Abstract
This study uses a visual discourse analysis to explore the self-construction of presence and experience at events such as a music festival, theoretically guided by presentation of self and how users curate this via multimodal, visual-focussed social media posts. Real-time, location-based, public posts from events act as a new form of visually-embedded culture in how individuals present themselves and their experiences. An analysis of 200 location-tagged Instagram posts from attendees at the 2017 Coachella music festival reveals attendees care less about sharing photos of the music and more about curating a visual sense of taste, embrace and place. This focus on self-presentation is explored through themes such as seeing more full-body images than selfies in order to emphasise festival fashion, use of the ‘plandid’ (planned candid) to add a sense of spontaneity, and use of chronological and geographic tags to establish physical presence in time and place.
Acknowledgements
The author wishes to acknowledge Drs. Mary Bock and Dhiraj Murthy for their guidance, as well as the anonymous reviewers at this journal and from the Visual Communication Division of AEJMC.
Disclosure statement
No potential conflict of interest was reported by the author(s).
Notes
1 Instagram connectivity to Netlytic has since been disabled due to changes in the Instagram API on December 11, 2018: https://netlytic.org/home/?page_id=254.
2 A methods note: The author recommends making these screenshots and/or saving the information offline as soon as possible after data collection.
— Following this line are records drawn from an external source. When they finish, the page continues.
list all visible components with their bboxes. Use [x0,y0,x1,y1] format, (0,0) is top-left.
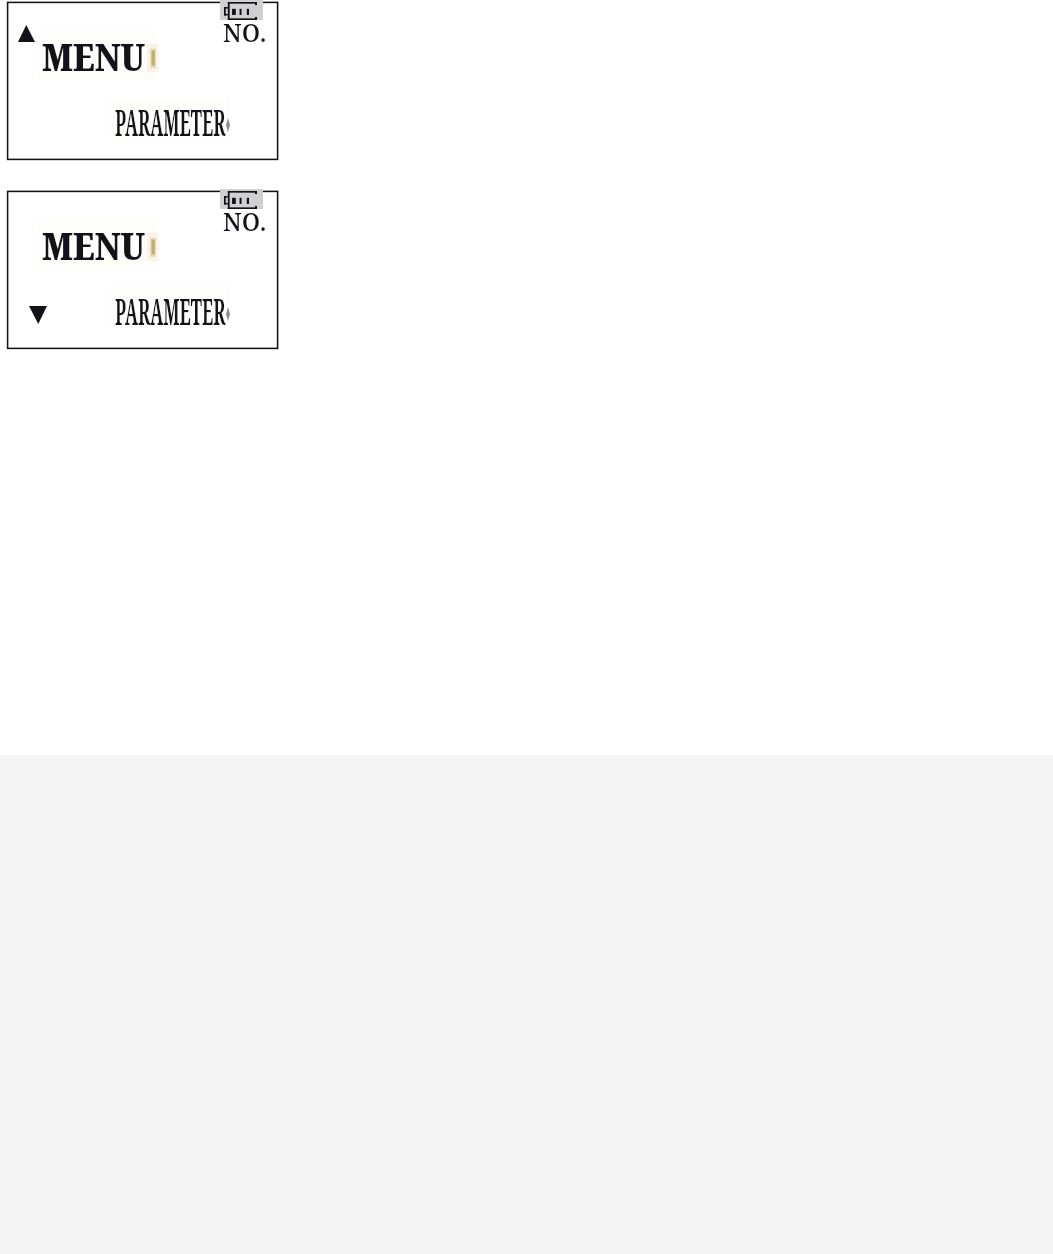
button[interactable]: Scroll up [18,25,35,42]
staticText: MENU [42,220,146,271]
button[interactable]: Battery level [8,191,278,348]
other: Battery level [224,191,257,209]
staticText: PARAMETER [115,97,226,147]
staticText: MENU [42,31,146,82]
other: Battery level [224,2,257,20]
staticText: PARAMETER [115,286,226,336]
staticText: NO. [223,14,267,49]
button[interactable]: Scroll down [29,306,47,324]
button[interactable]: Battery level [8,2,278,159]
staticText: NO. [223,203,267,238]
Instagram allows users several ways to remove posts from public viewing—deleting the post, archiving the post, turning the entire profile private, blocking users or deleting the profile entirely. Additionally, Instagram may remove, block or limit posts. This can happen at any point after a post is made, making it possible for a researcher to find multiple dead links within the downloaded spreadsheet. To illustrate this, all posts from the initial scrape were passed through a link-checking utility seven months after the initial data collection. Of the original 13,355 posts, 22.46% of weekend one and 22.07% of weekend two posts were no longer accessible, meaning these posts had been removed from public viewing.